JAKARTA, (Kabaristana.com) || Orang terkaya ASEAN 2026 kini resmi berubah setelah pengusaha Vietnam Pham Nhat Vuong berhasil menggeser Prajogo Pangestu dari posisi puncak. Data terbaru Forbes menunjukkan kekayaan Vuong mencapai sekitar US$ 24,5 miliar, menempatkannya di peringkat 100 dunia.
Sementara itu, kekayaan Prajogo Pangestu turun signifikan menjadi sekitar US$ 18,6 miliar. Penurunan ini terjadi dalam beberapa bulan terakhir akibat tekanan besar di pasar saham. Saham Barito Pacific yang menjadi sumber utama kekayaannya tercatat mengalami koreksi tajam hingga sekitar 60 persen.
Kondisi tersebut muncul setelah meningkatnya pengawasan otoritas pasar terhadap transparansi dan kewajaran valuasi saham perusahaan besar di Indonesia. Situasi ini langsung berdampak pada penurunan nilai kapitalisasi pasar dan kekayaan pemegang saham utama.
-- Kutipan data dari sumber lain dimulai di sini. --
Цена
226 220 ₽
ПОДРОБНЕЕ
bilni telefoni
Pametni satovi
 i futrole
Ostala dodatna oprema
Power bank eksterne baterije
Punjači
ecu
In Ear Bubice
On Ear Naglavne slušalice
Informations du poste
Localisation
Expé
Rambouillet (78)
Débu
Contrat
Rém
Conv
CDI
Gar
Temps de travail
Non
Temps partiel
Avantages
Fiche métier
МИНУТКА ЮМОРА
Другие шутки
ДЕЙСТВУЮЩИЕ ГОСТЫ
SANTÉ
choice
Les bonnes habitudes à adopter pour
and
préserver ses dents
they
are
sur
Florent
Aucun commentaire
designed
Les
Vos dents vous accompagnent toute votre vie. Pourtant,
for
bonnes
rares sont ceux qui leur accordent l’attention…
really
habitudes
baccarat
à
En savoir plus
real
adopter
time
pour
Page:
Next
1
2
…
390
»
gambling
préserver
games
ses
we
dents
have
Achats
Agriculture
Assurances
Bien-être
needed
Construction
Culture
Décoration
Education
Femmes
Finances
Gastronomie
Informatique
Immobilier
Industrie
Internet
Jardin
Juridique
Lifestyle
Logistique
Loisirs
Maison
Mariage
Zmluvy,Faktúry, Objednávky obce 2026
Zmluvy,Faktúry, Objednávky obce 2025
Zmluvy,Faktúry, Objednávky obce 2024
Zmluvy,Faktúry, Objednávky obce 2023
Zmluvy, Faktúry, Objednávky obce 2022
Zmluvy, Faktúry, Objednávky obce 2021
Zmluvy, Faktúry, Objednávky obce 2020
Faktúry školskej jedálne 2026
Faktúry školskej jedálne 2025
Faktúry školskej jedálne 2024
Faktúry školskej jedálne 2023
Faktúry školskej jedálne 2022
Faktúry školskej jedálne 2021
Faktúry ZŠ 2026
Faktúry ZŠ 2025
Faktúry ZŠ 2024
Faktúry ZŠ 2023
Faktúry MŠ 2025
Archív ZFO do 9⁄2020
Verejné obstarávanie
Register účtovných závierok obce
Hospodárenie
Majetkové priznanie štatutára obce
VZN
Di sisi lain, Pham Nhat Vuong juga menghadapi tekanan pasar. Saham Vingroup sempat terkoreksi setelah mencapai level tertinggi pada tahun sebelumnya. Namun, kepemilikan mayoritas dalam perusahaan tersebut membuat Vuong tetap mempertahankan posisinya sebagai orang terkaya ASEAN 2026.
Vuong mencatat sejarah sebagai miliarder pertama Vietnam sejak masuk daftar Forbes pada 2013. Ia terus memperluas bisnisnya melalui Vingroup ke berbagai sektor strategis seperti properti, teknologi, hingga otomotif listrik melalui VinFast. Langkah ekspansi ini menjadi faktor utama pertumbuhan kekayaannya dalam satu dekade terakhir.
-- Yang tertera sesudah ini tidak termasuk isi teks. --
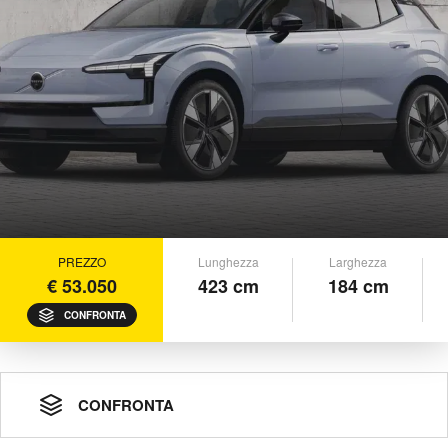
PREZZO
Lunghezza
Larghezza
€ 53.050
423 cm
184 cm
CONFRONTA
CONFRONTA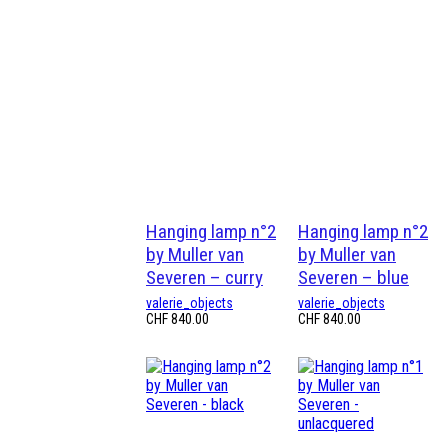
Hanging lamp n°2
Hanging lamp n°2
by Muller van
by Muller van
Severen – curry
Severen – blue
valerie_objects
valerie_objects
CHF
840.00
CHF
840.00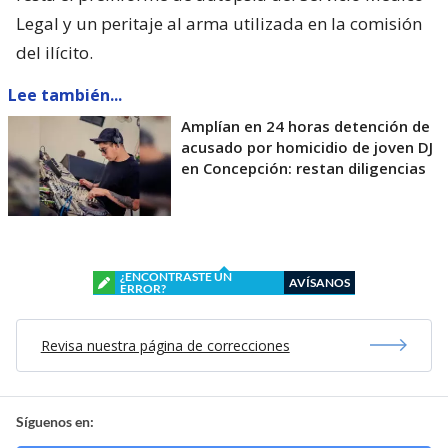
Legal y un peritaje al arma utilizada en la comisión
del ilícito.
Lee también...
Amplían en 24 horas detención de
acusado por homicidio de joven DJ
en Concepción: restan diligencias
¿ENCONTRASTE UN
AVÍSANOS
ERROR?
Revisa nuestra página de correcciones
Síguenos en: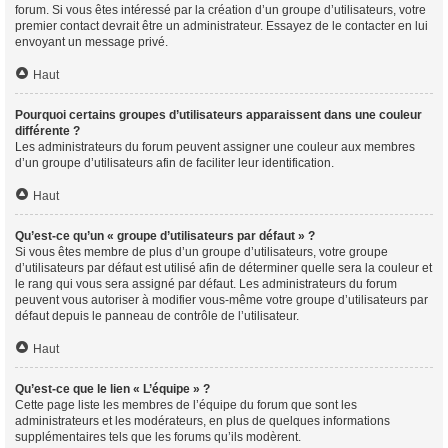
forum. Si vous êtes intéressé par la création d’un groupe d’utilisateurs, votre
premier contact devrait être un administrateur. Essayez de le contacter en lui
envoyant un message privé.
Haut
Pourquoi certains groupes d’utilisateurs apparaissent dans une couleur
différente ?
Les administrateurs du forum peuvent assigner une couleur aux membres
d’un groupe d’utilisateurs afin de faciliter leur identification.
Haut
Qu’est-ce qu’un « groupe d’utilisateurs par défaut » ?
Si vous êtes membre de plus d’un groupe d’utilisateurs, votre groupe
d’utilisateurs par défaut est utilisé afin de déterminer quelle sera la couleur et
le rang qui vous sera assigné par défaut. Les administrateurs du forum
peuvent vous autoriser à modifier vous-même votre groupe d’utilisateurs par
défaut depuis le panneau de contrôle de l’utilisateur.
Haut
Qu’est-ce que le lien « L’équipe » ?
Cette page liste les membres de l’équipe du forum que sont les
administrateurs et les modérateurs, en plus de quelques informations
supplémentaires tels que les forums qu’ils modèrent.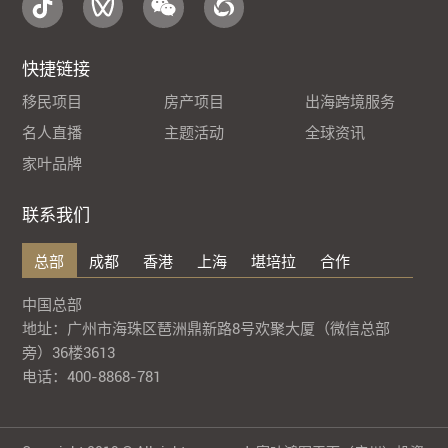
快捷链接
移民项目
房产项目
出海跨境服务
名人直播
主题活动
全球资讯
家叶品牌
联系我们
总部
成都
香港
上海
堪培拉
合作
中国总部
地址：广州市海珠区琶洲鼎新路8号欢聚大厦（微信总部
旁）36楼3613
电话：400-8868-781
Selain itu, keluarga Vuong juga semakin memperkuat pengaruhnya dalam dunia bisnis global. Istrinya, Pham Thu Huong, serta saudara iparnya, Pham Thuy Hang, kini sama-sama masuk dalam daftar miliarder dunia dengan kekayaan masing-masing mencapai miliaran dolar.
Ke depan, Vingroup menargetkan pertumbuhan pendapatan dan laba yang agresif. Perusahaan tersebut berencana memperluas ekspansi bisnis dan meningkatkan kinerja di berbagai lini usaha.
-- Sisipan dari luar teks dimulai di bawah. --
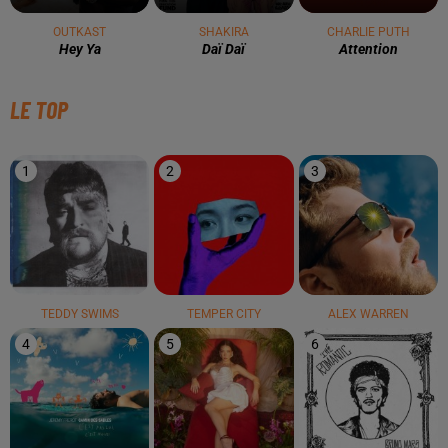
OUTKAST
SHAKIRA
CHARLIE PUTH
Hey Ya
Daï Daï
Attention
LE TOP
1
2
3
TEDDY SWIMS
TEMPER CITY
ALEX WARREN
4
5
6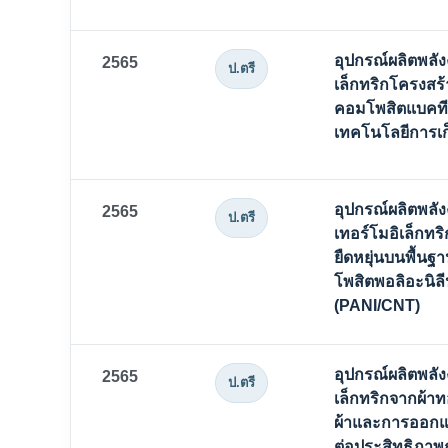
อุปกรณ์ผลิตพลั
2565
ป.ตรี
เล็กทริกโครงสร้
คอมโพสิตแบคทีเ
เทคโนโลยีการเก็
อุปกรณ์ผลิตพลั
2565
ป.ตรี
เทอร์โมอิเล็กทร
ยืดหยุ่นบนพื้
โพสิตพอลิอะนิล
(PANI/CNT)
อุปกรณ์ผลิตพลั
2565
ป.ตรี
เล็กทริกจากผ้
ผ้าและการออกแ
ต่อประสิทธิภา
Perubahan posisi orang terkaya ASEAN 2026 ini menunjukkan bahwa fluktuasi pasar saham sangat memengaruhi peta kekayaan para konglomerat di Asia Tenggara. Dinamika ini juga menegaskan pentingnya stabilitas pasar dan kepercayaan investor dalam menjaga nilai perusahaan.